I object to your brevity filter on communication for the entire less wrong website. Is there a website you could recommend with the accumulated wisdom of LessWrong that also offers a chance for higher bandwidth discussions and more complex discussion than you personally allow me? I'll go there if you recommend some place better for people who like longer deeper thoughts in their discussion that the moderators wont tolerate at LessWrong. you have a bizarre form of censorship here in actual practice. Any thought too complex is censored by the moderator and banned? Censoring posters for writing things difficult to understand quickly and easily on a complexity focused site like LessWrong seems more wrong. than not moderating at all (IMO).

Normally, I'd write this sort of long winded comment in a an out of the way discussion article that people with short attention spans can conveniently ignore, but you blocked my previous discussion thread and blog post, so it seems you just doesn't want any significant contribution from me. I'll stop posting until someone specifically replies to any of my existing posts if you stop censoring my discussion blog and restore my blog post on less wrong for others to consider.

I link to long documents in case people want to know more or know where something came from. It's like a citation and is indicated by the word "source" before the link. Why would you object to citations? Another of my popular posted links is to the discussion blog post on LessWrong and should not be a reason to object to my postings unless you have some bizzare rule against posting links to discussions on lessWrong from within lesswrong? In order to reduce bandwidth and not "clog" as you claim, I made my own blog post for longer writing and comments everyone could ignore if they were short on time or attention or interest, but you have banned and denied access to readers and me to the my post on LessWrong at
https://www.lesswrong.com/posts/CLMh2Ne7D2H9EaXzy/discussion-re-implementation-of-society-scale-benefits-that

Please lift the ban as you promised in you're previous reply to me and stop censoring my blog posts when any less wrong user could just ignore it and it does no harm. Too much information is a poor excuse for censorship IMO. Thank you for your time and attention. If you'd like me to discuss this elsewhere, please provide a link to where we should discuss this. Or unblock the blog post on your own site I made for longer discussions where it would be less disruptive. Thx.

Replies from: habryka4
comment by habryka (habryka4) · 2018-06-24T21:46:39.721Z · LW(p) · GW(p)

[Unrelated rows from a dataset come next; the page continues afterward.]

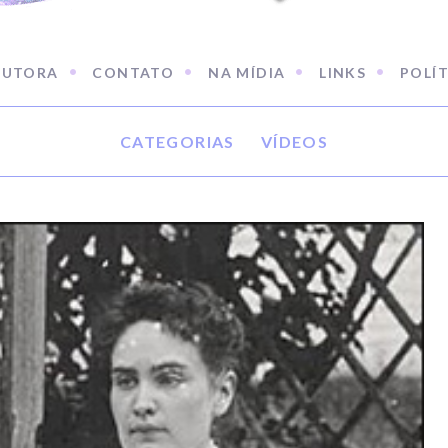
AUTORA
CONTATO
NA MÍDIA
LINKS
POLÍT
CATEGORIAS
VÍDEOS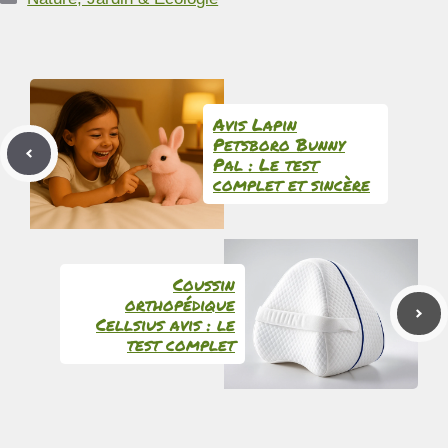
Avis Lapin
Petsboro Bunny
Pal : Le test
complet et sincère
Coussin
orthopédique
Cellsius avis : le
test complet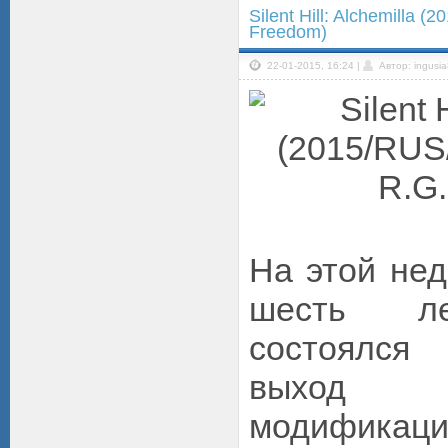
Silent Hill: Alchemilla
Freedom)
22-01-2015, 16:24 |
Автор: ingusi
На этой нед
шесть ле
состоялся
выход л
модифика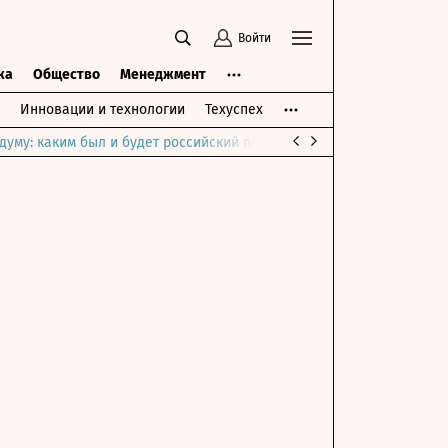
Войти
ка
Общество
Менеджмент
Инновации и технологии
Техуспех
думу: каким был и будет российский парламент
Война на Ближне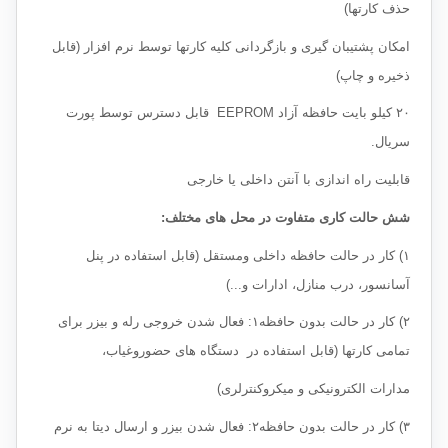
حذف کارتها)
امکان پشتیبان گیری و بازگردانی کلیه کارتها توسط نرم افزار (قابل
ذخیره و چاپ)
۲۰ کیلو بایت حافظه آزاد EEPROM قابل دسترس توسط پورت
سریال.
قابلیت راه اندازی با آنتن داخلی یا خارجی
شش حالت کاری متفاوت در محل های مختلف:
۱) کار در حالت حافظه داخلی ومستقل (قابل استفاده در پنل
آسانسور، درب منازل، ادارات و...)
۲) کار در حالت بدون حافظه۱: فعال شدن خروجی رله و بیزر برای
تمامی کارتها (قابل استفاده در دستگاه های حضوروغیاب،
مدارات الکترونیکی و میکروکنترلری)
۳) کار در حالت بدون حافظه۲: فعال شدن بیزر و ارسال دیتا به نرم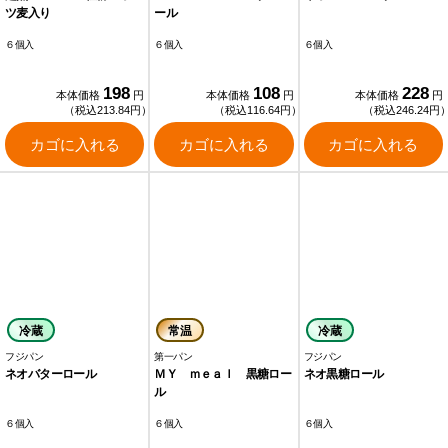
ツ麦入り
ール
６個入
６個入
６個入
198
108
228
本体価格
円
本体価格
円
本体価格
円
（税込213.84円）
（税込116.64円）
（税込246.24円
カゴに入れる
カゴに入れる
カゴに入れる
冷蔵
常温
冷蔵
フジパン
第一パン
フジパン
ネオバターロール
ＭＹ ｍｅａｌ 黒糖ロー
ネオ黒糖ロール
ル
６個入
６個入
６個入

Alas, I am sorry, but I and the rest of the moderation team do sadly not have the time to completely justify all of our moderation decisions, and it's important that we hold up a standard of discussion in which people follow our moderation decisions. As I said before, you seem well-intentioned, but my current sense is still that you are net-negative for the discussion quality on this site. I don't know of any other good site I would recommend you post to, though maybe the SSC subreddit or similar places would be more open to your contributions, and generally have less strict moderation.

I will ban your account, and would request that you do not create another one. This ban will last for three months, at which point you are welcome to post again, though any further violation within three months of the end of the ban will result in a permanent ban. I will not restore your previous comments or post, but if you care about getting access to their content, you can ping us on Intercom and we will send you that. You are welcome to post it to some other forum or host it on your private website, if you so wish.

comment by Ninety-Three · 2018-06-19T01:50:16.196Z · LW(p) · GW(p)

Could it be that the average customer hasn't thought it through enough to realize they are incinerating $1.67 of time-value, and would thus prefer to pay $15 plus *mumble* time as opposed to $15.25 plus zero time?